--- Recorded information ---

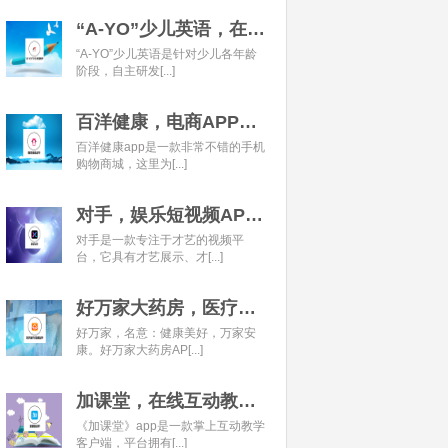
“A-YO”少儿英语，在线语言学习平台开发经典案例
“A-YO”少儿英语是针对少儿各年龄
阶段，自主研发[...]
百洋健康，电商APP开发经典案例
百洋健康app是一款非常不错的手机
购物商城，这里为[...]
对手，娱乐短视频APP开发经典案例
对手是一款专注于才艺的视频平
台，它具有才艺展示、才[...]
好万家大药房，医疗健康APP开发经典案例
好万家，名意：健康美好，万家安
康。好万家大药房AP[...]
加课堂，在线互动教育APP经典案例
《加课堂》app是一款掌上互动教学
客户端，平台拥有[...]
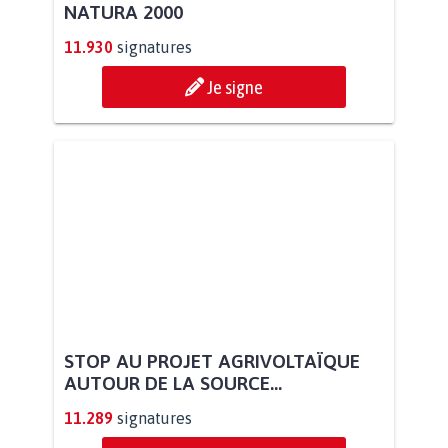
NATURA 2000
11.930
signatures
Je signe
STOP AU PROJET AGRIVOLTAÏQUE
AUTOUR DE LA SOURCE...
11.289
signatures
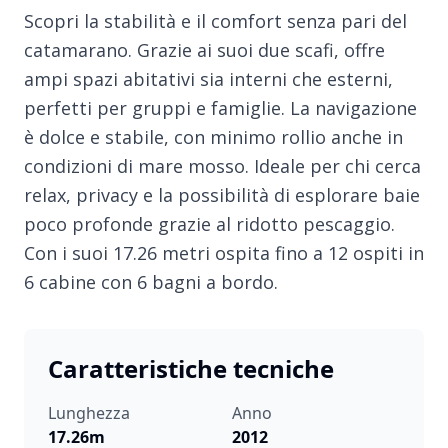
Scopri la stabilità e il comfort senza pari del
catamarano. Grazie ai suoi due scafi, offre
ampi spazi abitativi sia interni che esterni,
perfetti per gruppi e famiglie. La navigazione
è dolce e stabile, con minimo rollio anche in
condizioni di mare mosso. Ideale per chi cerca
relax, privacy e la possibilità di esplorare baie
poco profonde grazie al ridotto pescaggio.
Con i suoi 17.26 metri ospita fino a 12 ospiti in
6 cabine con 6 bagni a bordo.
Caratteristiche tecniche
Lunghezza
Anno
17.26m
2012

---

#### [Exercise requirements]
Please report every line among the entries that includes "suoi".

#### [Task result]
catamarano. Grazie ai suoi due scafi, offre
Con i suoi 17.26 metri ospita fino a 12 ospiti in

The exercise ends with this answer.